The work of implementing an estate plan does not always begin after your loved one dies. Sometimes, it begins while he is still alive but lacks the capacity to manage his own affairs. This may create a need for a conservatorship. A conservatorship is a legal arrangement where a judge determines that your loved one is not capable of managing his own affairs. Another individual is then named a conservator of that person’s estate.
8 Steps Following a Conservatorship Appointment in California
Once you are appointed as conservator of your loved one’s estate, you’re responsible for many tasks. The following are eight examples of steps you may need to take:
- Obtain a bond for the liquid assets and annual income of your loved one’s estate. Examples of liquid assets include bank accounts and stocks. A bond is similar to an insurance policy. It is designed to reimburse the person who is subject to the conservatorship in the event that you were to mishandle or steal the money from the estate.
- Review the schedule imposed by the court for monitoring the finances and property of the person subject to the conservatorship. This schedule will also include monitoring the person’s general welfare.
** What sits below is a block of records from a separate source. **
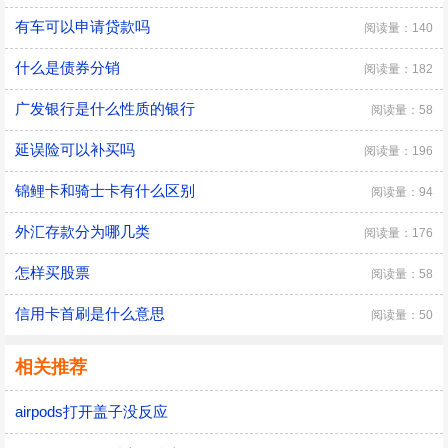
有车可以申请贷款吗
阅读量：140
什么是债券分销
阅读量：182
广发银行是什么性质的银行
阅读量：58
延误险可以补买吗
阅读量：196
锦鲤卡和骑士卡有什么区别
阅读量：94
外汇存款分为哪几类
阅读量：176
怎样买股票
阅读量：58
信用卡首刷是什么意思
阅读量：50
相关推荐
airpods打开盖子没反应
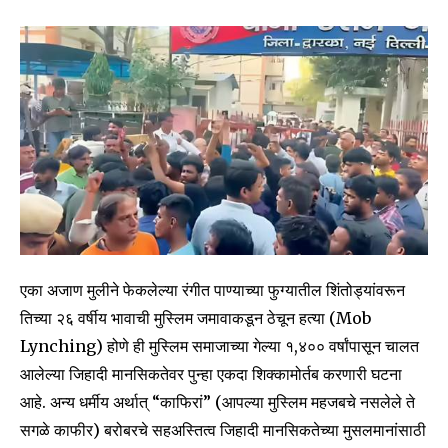
एका अजाण मुलीने फेकलेल्या रंगीत पाण्याच्या फुग्यातील शिंतोड्यांवरून
तिच्या २६ वर्षीय भावाची मुस्लिम जमावाकडून ठेचून हत्या (Mob
Lynching) होणे ही मुस्लिम समाजाच्या गेल्या १,४०० वर्षांपासून चालत
आलेल्या जिहादी मानसिकतेवर पुन्हा एकदा शिक्कामोर्तब करणारी घटना
आहे. अन्य धर्मीय अर्थात् “काफिरां” (आपल्या मुस्लिम महजबचे नसलेले ते
सगळे काफीर) बरोबरचे सहअस्तित्व जिहादी मानसिकतेच्या मुसलमानांसाठी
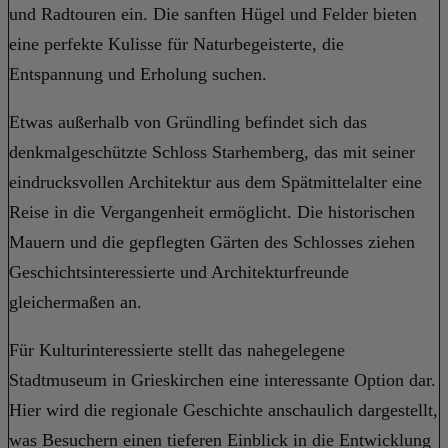
und Radtouren ein. Die sanften Hügel und Felder bieten
eine perfekte Kulisse für Naturbegeisterte, die
Entspannung und Erholung suchen.
Etwas außerhalb von Gründling befindet sich das
denkmalgeschützte Schloss Starhemberg, das mit seiner
eindrucksvollen Architektur aus dem Spätmittelalter eine
Reise in die Vergangenheit ermöglicht. Die historischen
Mauern und die gepflegten Gärten des Schlosses ziehen
Geschichtsinteressierte und Architekturfreunde
gleichermaßen an.
Für Kulturinteressierte stellt das nahegelegene
Stadtmuseum in Grieskirchen eine interessante Option dar.
Hier wird die regionale Geschichte anschaulich dargestellt,
was Besuchern einen tieferen Einblick in die Entwicklung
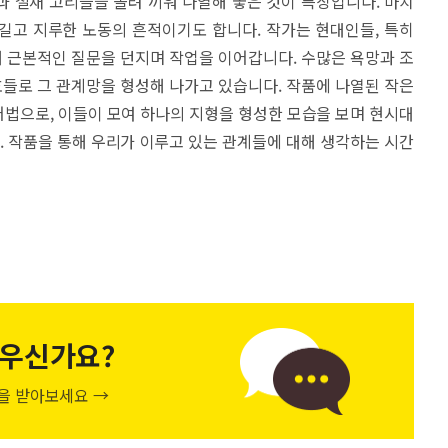
 철재 고리들을 돌려 끼워 나열해 놓은 것이 특징입니다. 마치
길고 지루한 노동의 흔적이기도 합니다. 작가는 현대인들, 특히
 근본적인 질문을 던지며 작업을 이어갑니다. 수많은 욕망과 조
들로 그 관계망을 형성해 나가고 있습니다. 작품에 나열된 작은
법으로, 이들이 모여 하나의 지형을 형성한 모습을 보며 현시대
다. 작품을 통해 우리가 이루고 있는 관계들에 대해 생각하는 시간
우신가요?
천을 받아보세요 →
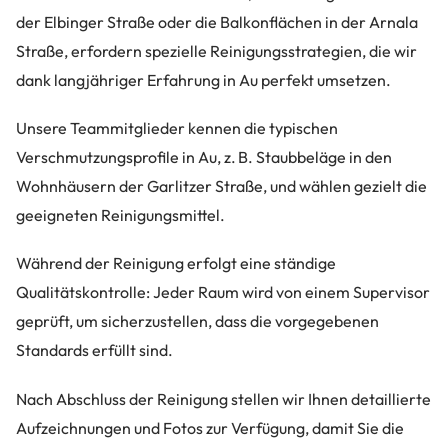
der Elbinger Straße oder die Balkonflächen in der Arnala
Straße, erfordern spezielle Reinigungsstrategien, die wir
dank langjähriger Erfahrung in Au perfekt umsetzen.
Unsere Teammitglieder kennen die typischen
Verschmutzungsprofile in Au, z. B. Staubbeläge in den
Wohnhäusern der Garlitzer Straße, und wählen gezielt die
geeigneten Reinigungsmittel.
Während der Reinigung erfolgt eine ständige
Qualitätskontrolle: Jeder Raum wird von einem Supervisor
geprüft, um sicherzustellen, dass die vorgegebenen
Standards erfüllt sind.
Nach Abschluss der Reinigung stellen wir Ihnen detaillierte
Aufzeichnungen und Fotos zur Verfügung, damit Sie die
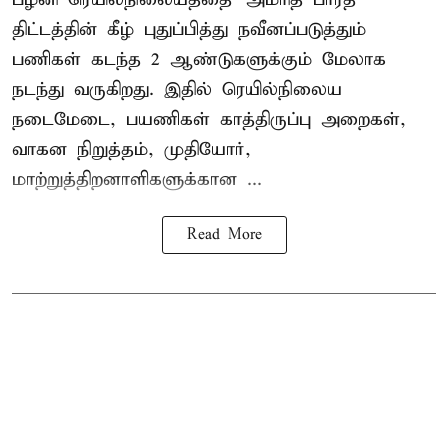
திட்டத்தின் கீழ் புதுப்பித்து நவீனப்படுத்தும்
பணிகள் கடந்த 2 ஆண்டுகளுக்கும் மேலாக
நடந்து வருகிறது. இதில் ரெயில்நிலைய
நடைமேடை, பயணிகள் காத்திருப்பு அறைகள்,
வாகன நிறுத்தம், முதியோர்,
மாற்றுத்திறனாளிகளுக்கான ...
Read More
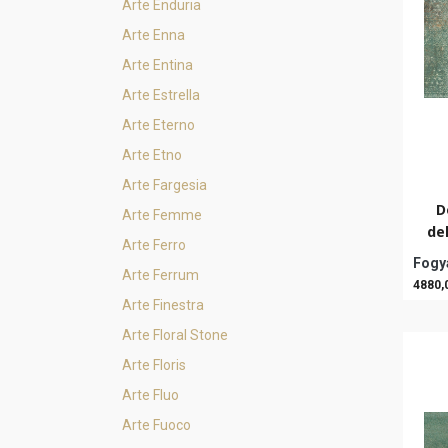
Arte Enduria
Arte Enna
Arte Entina
Arte Estrella
Arte Eterno
Arte Etno
Arte Fargesia
D
Arte Femme
de
Arte Ferro
Fogya
Arte Ferrum
4880,
Arte Finestra
Arte Floral Stone
Arte Floris
Arte Fluo
Arte Fuoco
- Prepare and file an inventory and appraisal of all of the assets belonging to your loved one within 90 days of your appointment.
- File a General Plan for the conservatorship.
- Record evidence of the conservatorship with the Recorder of the City and County where the person owns real property.
- Prepare an accounting of the assets one year after your appointment as conservator and at least every two years thereafter.
- Have the accounting reviewed by a probate examiner.
- Have the person subject to the conservatorship periodically interviewed by an investigator. The purpose of this investigation is to determine whether you are acting properly in your capacity as conservator.